• Data records:
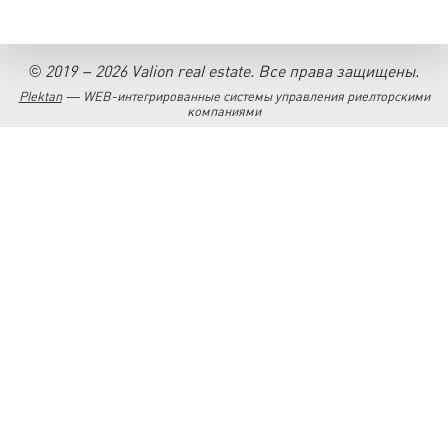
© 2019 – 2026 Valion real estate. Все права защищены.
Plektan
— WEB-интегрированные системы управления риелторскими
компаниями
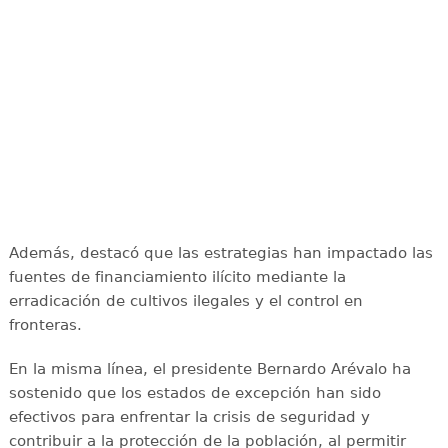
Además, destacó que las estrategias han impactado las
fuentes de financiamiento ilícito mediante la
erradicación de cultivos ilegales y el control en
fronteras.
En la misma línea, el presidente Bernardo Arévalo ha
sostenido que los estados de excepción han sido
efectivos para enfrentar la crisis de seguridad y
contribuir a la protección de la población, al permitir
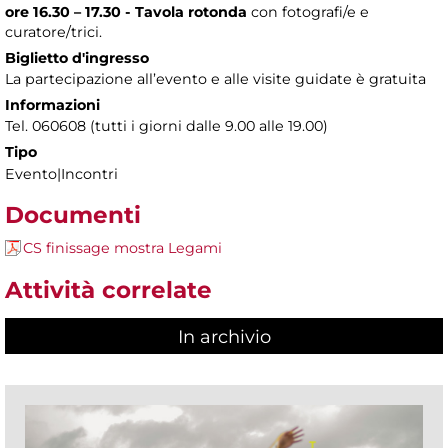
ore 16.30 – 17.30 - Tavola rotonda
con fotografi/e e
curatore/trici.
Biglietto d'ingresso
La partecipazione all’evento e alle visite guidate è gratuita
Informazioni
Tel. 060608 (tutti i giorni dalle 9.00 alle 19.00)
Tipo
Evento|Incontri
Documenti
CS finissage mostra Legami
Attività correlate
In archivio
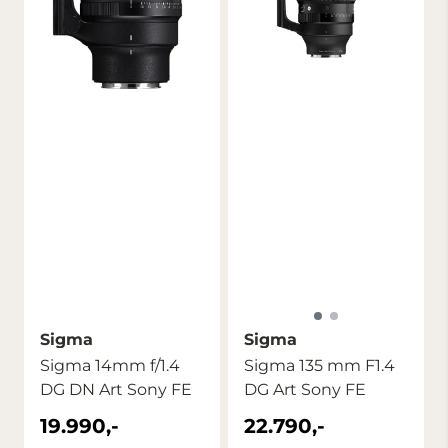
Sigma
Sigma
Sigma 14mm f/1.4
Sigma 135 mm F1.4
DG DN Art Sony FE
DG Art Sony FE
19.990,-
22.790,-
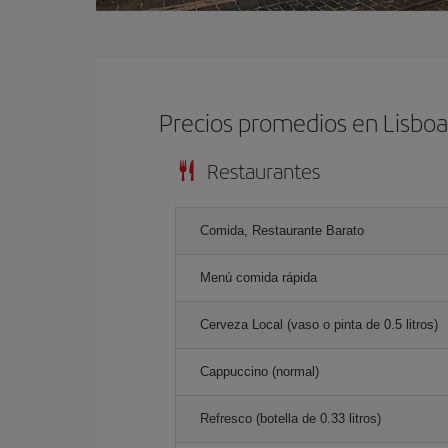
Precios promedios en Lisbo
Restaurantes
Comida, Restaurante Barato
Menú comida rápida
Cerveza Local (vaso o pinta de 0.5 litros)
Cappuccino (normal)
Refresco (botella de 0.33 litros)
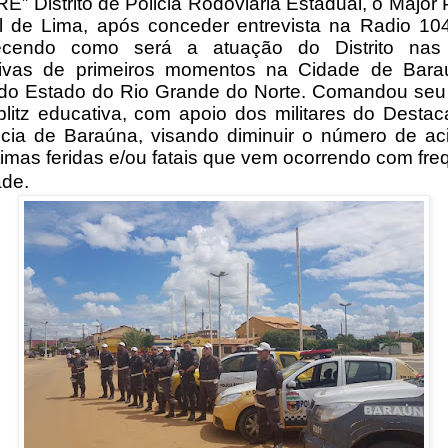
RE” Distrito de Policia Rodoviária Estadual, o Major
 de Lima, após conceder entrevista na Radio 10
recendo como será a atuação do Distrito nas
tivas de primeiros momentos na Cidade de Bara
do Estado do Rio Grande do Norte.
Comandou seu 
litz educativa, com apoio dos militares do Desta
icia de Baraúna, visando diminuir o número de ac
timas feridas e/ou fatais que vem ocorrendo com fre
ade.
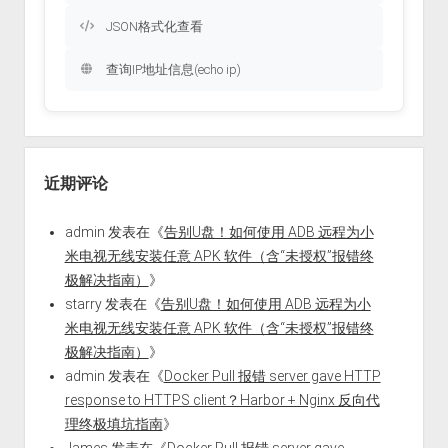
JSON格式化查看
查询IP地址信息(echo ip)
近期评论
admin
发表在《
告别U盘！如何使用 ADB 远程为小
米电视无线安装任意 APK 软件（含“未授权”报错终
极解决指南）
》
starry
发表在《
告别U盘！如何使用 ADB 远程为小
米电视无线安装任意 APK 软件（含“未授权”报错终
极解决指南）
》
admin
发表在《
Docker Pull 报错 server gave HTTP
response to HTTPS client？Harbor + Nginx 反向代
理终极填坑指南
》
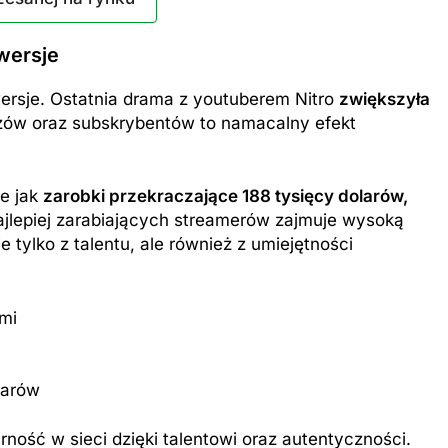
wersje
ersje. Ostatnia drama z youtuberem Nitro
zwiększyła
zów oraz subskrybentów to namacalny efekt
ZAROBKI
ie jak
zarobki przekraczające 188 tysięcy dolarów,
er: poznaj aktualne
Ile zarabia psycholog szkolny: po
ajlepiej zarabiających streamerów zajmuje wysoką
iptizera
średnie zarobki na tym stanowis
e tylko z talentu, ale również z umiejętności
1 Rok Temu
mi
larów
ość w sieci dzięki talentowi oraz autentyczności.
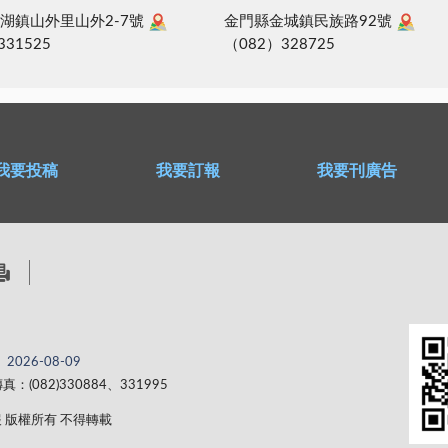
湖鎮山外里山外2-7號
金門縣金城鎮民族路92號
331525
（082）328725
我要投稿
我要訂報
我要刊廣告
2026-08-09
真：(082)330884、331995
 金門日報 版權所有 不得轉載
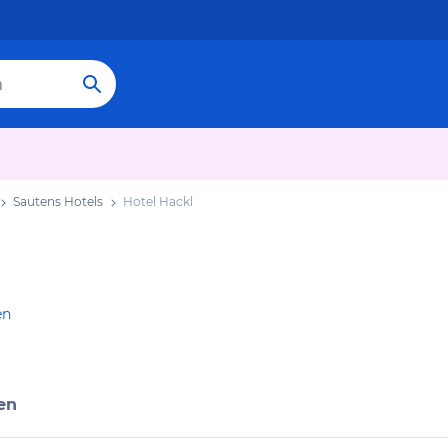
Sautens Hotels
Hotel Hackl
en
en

• Exercise instructions: Check each line of the records for "Distrito" and copy the ones that contain it.

• Problem solution:
RE” Distrito de Policia Rodoviária Estadual, o Major
recendo como será a atuação do Distrito nas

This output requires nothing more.